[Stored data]
[Start of Attachment]
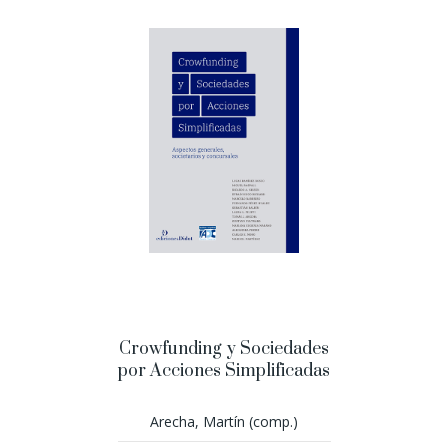
Crowfunding y Sociedades
por Acciones Simplificadas
Arecha, Martín (comp.)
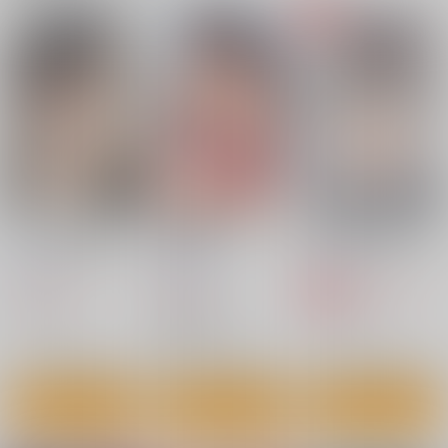
ママさんバレーでママ
人妻陰陽師サクヤ３寝
アプリで出会ったご主
オナホ・開幕戦と決勝
取り篇
人様に躾けられた話
戦！
闇に蠢く
昇竜安井会
赤錆ニンジン
1,375
880
1,485
円
円
円
専売
（税込）
（税込）
（税込）
オリジナル
陰陽師
サクヤ
オリジナル
つぐみ
サンプル
サンプル
サンプル
カート
カート
カート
[End of Attachment]
PROBLEM STATEMENT.
Reproduce each entry exactly, without the pictures.

EXERCISE ANSWER.
Crowfunding y Sociedades
por Acciones Simplificadas
Arecha, Martín (comp.)
ママさんバレーでママ
人妻陰陽師サクヤ３寝
アプリで出会ったご主
オナホ・開幕戦と決勝
取り篇
人様に躾けられた話
戦！
闇に蠢く
昇竜安井会
赤錆ニンジン
1,375
880
1,485
円
円
円
専売
（税込）
（税込）
（税込）
オリジナル
陰陽師
サクヤ
オリジナル
つぐみ
サンプル
サンプル
サンプル
カート
カート
カート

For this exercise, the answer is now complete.